1. A charged particle beam treatment apparatus comprising:

an irradiation unit that irradiates a patient with a charged particle beam;

a lesion area position detection unit that detects a position of a lesion area of the patient; and

a control unit that controls the irradiation unit, based on the position of the lesion area detected by the lesion area position detection unit,

wherein the control unit adjusts an irradiation position of the charged particle beam in a plane direction orthogonal to an irradiation axis of the charged particle beam so as to track variations in the position of the lesion area in the plane direction, and

wherein in a case where the position of the lesion area in a depth direction along the irradiation axis is out of a predetermined range, the control unit stops irradiation using the charged particle beam, and in a case where the position of the lesion area falls again within the predetermined range, the control unit resumes the irradiation using the charged particle beam.
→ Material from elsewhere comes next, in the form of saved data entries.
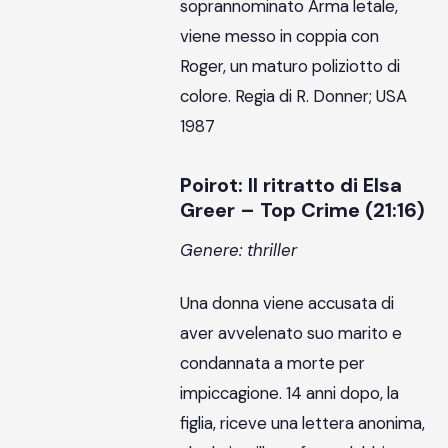
soprannominato Arma letale,
viene messo in coppia con
Roger, un maturo poliziotto di
colore. Regia di R. Donner; USA
1987
Poirot: Il ritratto di Elsa
Greer – Top Crime (21:16)
Genere: thriller
Una donna viene accusata di
aver avvelenato suo marito e
condannata a morte per
impiccagione. 14 anni dopo, la
figlia, riceve una lettera anonima,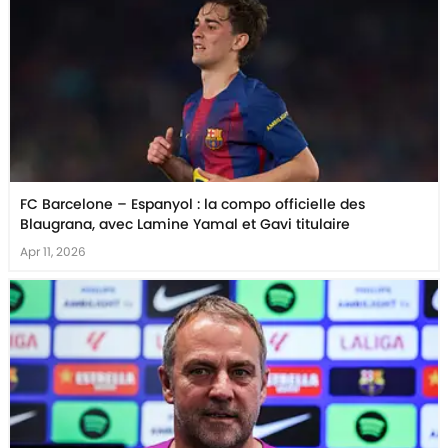
FC Barcelone – Espanyol : la compo officielle des
Blaugrana, avec Lamine Yamal et Gavi titulaire
Apr 11, 2026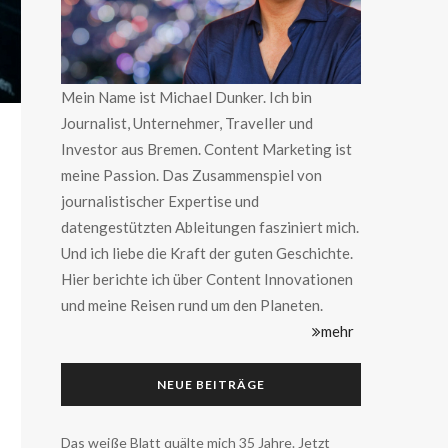
Mein Name ist Michael Dunker. Ich bin
Journalist, Unternehmer, Traveller und
Investor aus Bremen. Content Marketing ist
meine Passion. Das Zusammenspiel von
journalistischer Expertise und
datengestützten Ableitungen fasziniert mich.
Und ich liebe die Kraft der guten Geschichte.
Hier berichte ich über Content Innovationen
und meine Reisen rund um den Planeten.
mehr
NEUE BEITRÄGE
Das weiße Blatt quälte mich 35 Jahre. Jetzt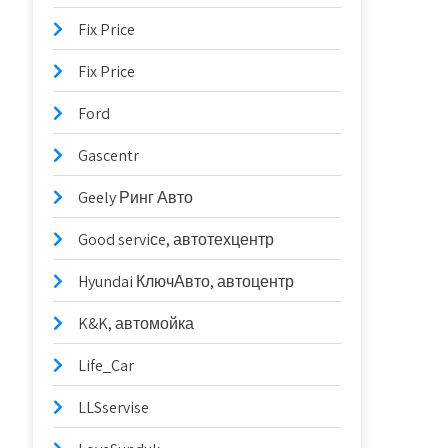
Fix Price
Fix Price
Ford
Gascentr
Geely Ринг Авто
Good serviсe, автотехцентр
Hyundai КлючАвто, автоцентр
K&K, автомойка
Life_Car
LLSservise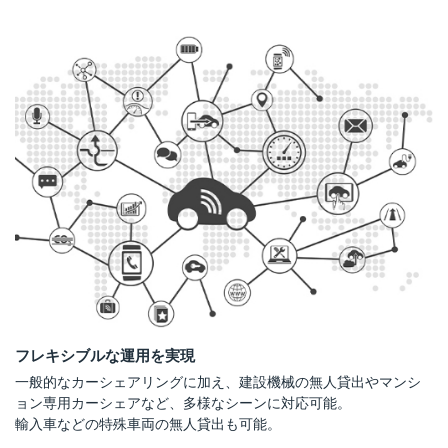
フレキシブルな運用を実現
一般的なカーシェアリングに加え、建設機械の無人貸出やマンシ
ョン専用カーシェアなど、多様なシーンに対応可能。
輸入車などの特殊車両の無人貸出も可能。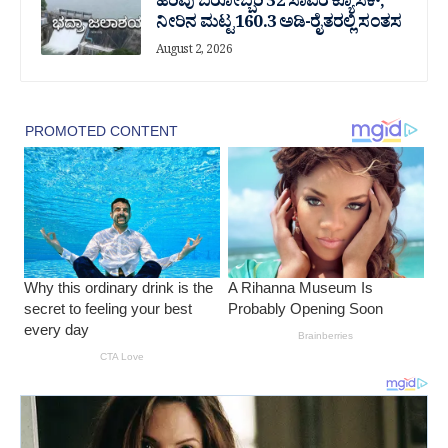
ಹರಿವು ಬರೋಬ್ಬರಿ 32 ಸಾವಿರ‌ ಕ್ಯೂಸೆಕ್;
ನೀರಿನ ಮಟ್ಟ 160.3 ಅಡಿ-ರೈತರಲ್ಲಿ ಸಂತಸ
August 2, 2026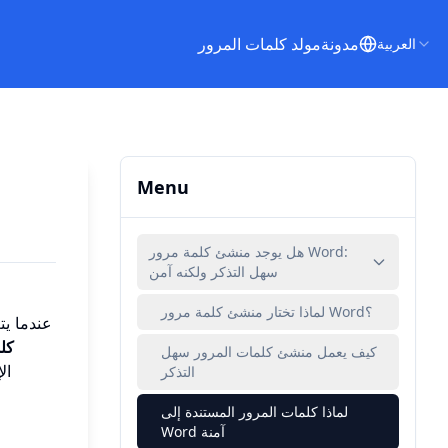
مدونة
مولد كلمات المرور
العربية
Menu
هل يوجد منشئ كلمة مرور Word:
سهل التذكر ولكنه آمن
لماذا تختار منشئ كلمة مرور Word؟
عندما يت
كل
كيف يعمل منشئ كلمات المرور سهل
ال
التذكر
لماذا كلمات المرور المستندة إلى
Word آمنة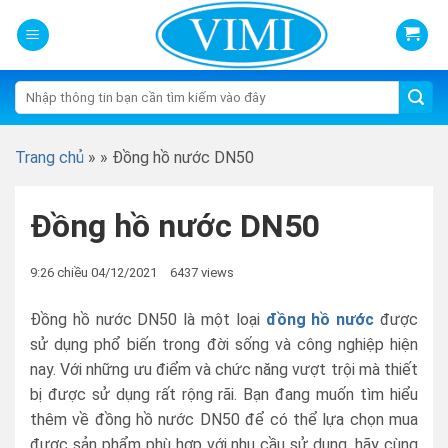
Skip
to
content
Tìm
kiếm:
Trang chủ
»
»
Đồng hồ nước DN50
Đồng hồ nước DN50
9:26 chiều 04/12/2021
6437 views
Đồng hồ nước DN50 là một loại
đồng hồ nước
được
sử dụng phổ biến trong đời sống và công nghiệp hiện
nay. Với những ưu điểm và chức năng vượt trội mà thiết
bị được sử dụng rất rộng rãi. Bạn đang muốn tìm hiểu
thêm về đồng hồ nước DN50 để có thể lựa chọn mua
được sản phẩm phù hợp với nhu cầu sử dụng, hãy cùng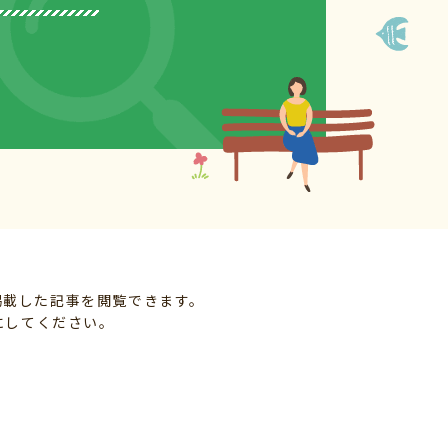
掲載した記事を閲覧できます。
にしてください。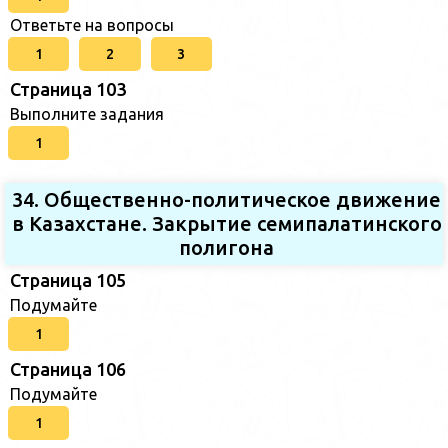
Ответьте на вопросы
1
2
3
Страница 103
Выполните задания
1
34. Общественно-политическое движение
в Казахстане. Закрытие семипалатинского
полигона
Страница 105
Подумайте
1
Страница 106
Подумайте
1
2. The charged particle beam treatment apparatus according to claim 1,

wherein the lesion area position detection unit includes a CT scanner which acquires a CT image of the lesion area.

3. The charged particle beam treatment apparatus according to claim 1,

wherein the lesion area position detection unit detects a body surface motion of the patient, and detects the position of the lesion area by estimating the position of the lesion area from the body surface motion.